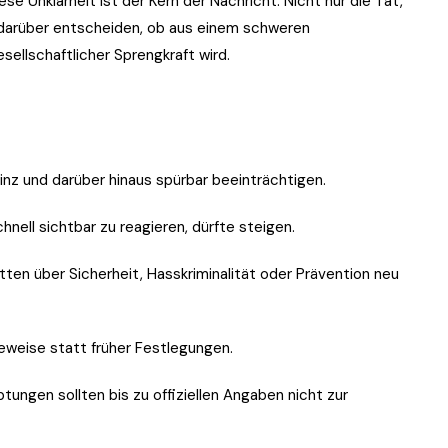
se Unklarheit ist der Kern der Nachricht. Nicht nur die Tat,
darüber entscheiden, ob aus einem schweren
sellschaftlicher Sprengkraft wird.
Linz und darüber hinaus spürbar beeinträchtigen.
hnell sichtbar zu reagieren, dürfte steigen.
ten über Sicherheit, Hasskriminalität oder Prävention neu
eweise statt früher Festlegungen.
ungen sollten bis zu offiziellen Angaben nicht zur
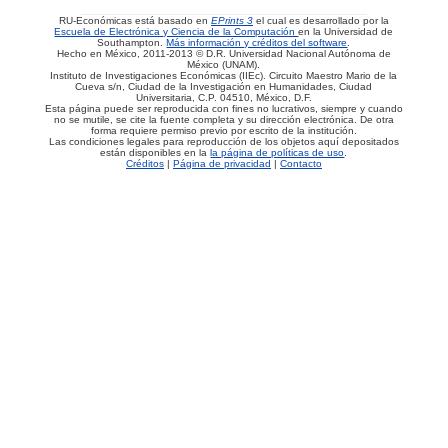
RU-Económicas está basado en
EPrints 3
el cual es desarrollado por la
Escuela de Electrónica y Ciencia de la Computación
en la Universidad de
Southampton.
Más información y créditos del software
.
Hecho en México, 2011-2013 © D.R. Universidad Nacional Autónoma de
México (UNAM).
Instituto de Investigaciones Económicas (IIEc). Circuito Maestro Mario de la
Cueva s/n, Ciudad de la Investigación en Humanidades, Ciudad
Universitaria, C.P. 04510, México, D.F.
Esta página puede ser reproducida con fines no lucrativos, siempre y cuando
no se mutile, se cite la fuente completa y su dirección electrónica. De otra
forma requiere permiso previo por escrito de la institución.
Las condiciones legales para reproducción de los objetos aquí depositados
están disponibles en la
la página de políticas de uso
.
Créditos
|
Página de privacidad
|
Contacto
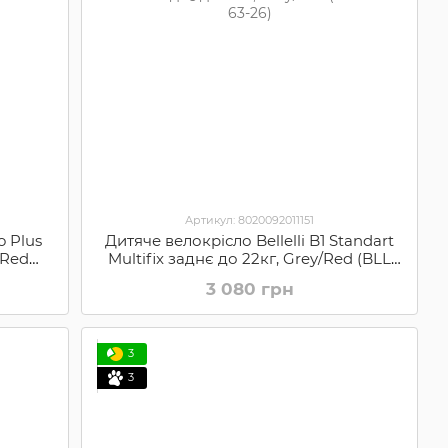
Артикул: 8020092011151
o Plus
Дитяче велокрісло Bellelli B1 Standart
/Red
Multifix заднє до 22кг, Grey/Red (BLL
SAD-63-26)
3 080 грн
3
3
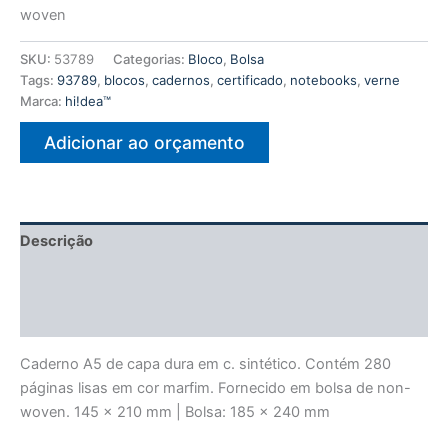
woven
SKU:
53789
Categorias:
Bloco
,
Bolsa
Tags:
93789
,
blocos
,
cadernos
,
certificado
,
notebooks
,
verne
Marca:
hi!dea™
Adicionar ao orçamento
Descrição
Informação adicional
Avaliações (0)
Caderno A5 de capa dura em c. sintético. Contém 280
páginas lisas em cor marfim. Fornecido em bolsa de non-
woven. 145 x 210 mm | Bolsa: 185 x 240 mm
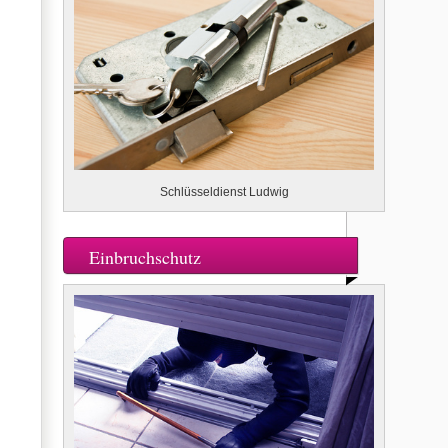
Schlüsseldienst Ludwig
Einbruchschutz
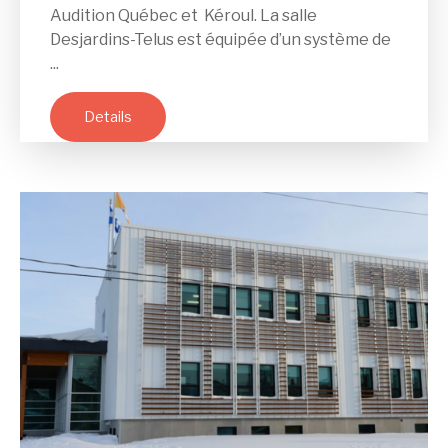
Audition Québec et Kéroul. La salle
Desjardins-Telus est équipée d’un système de
...
Details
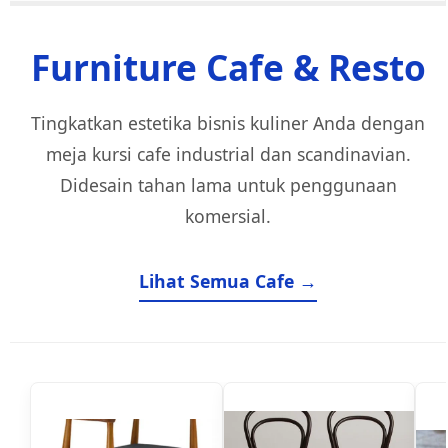
Furniture Cafe & Resto
Tingkatkan estetika bisnis kuliner Anda dengan
meja kursi cafe industrial dan scandinavian.
Didesain tahan lama untuk penggunaan
komersial.
Lihat Semua Cafe →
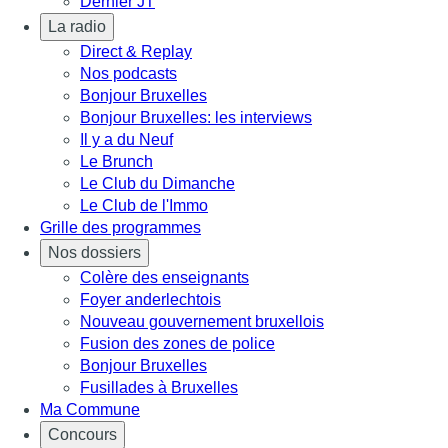
Dernier JT
La radio
Direct & Replay
Nos podcasts
Bonjour Bruxelles
Bonjour Bruxelles: les interviews
Il y a du Neuf
Le Brunch
Le Club du Dimanche
Le Club de l'Immo
Grille des programmes
Nos dossiers
Colère des enseignants
Foyer anderlechtois
Nouveau gouvernement bruxellois
Fusion des zones de police
Bonjour Bruxelles
Fusillades à Bruxelles
Ma Commune
Concours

:::

[What this task involves]:
Where does the word "darüber" occur in the records? Return every line that holds it.

[Your response]:
darüber entscheiden, ob aus einem schweren
Linz und darüber hinaus spürbar beeinträchtigen.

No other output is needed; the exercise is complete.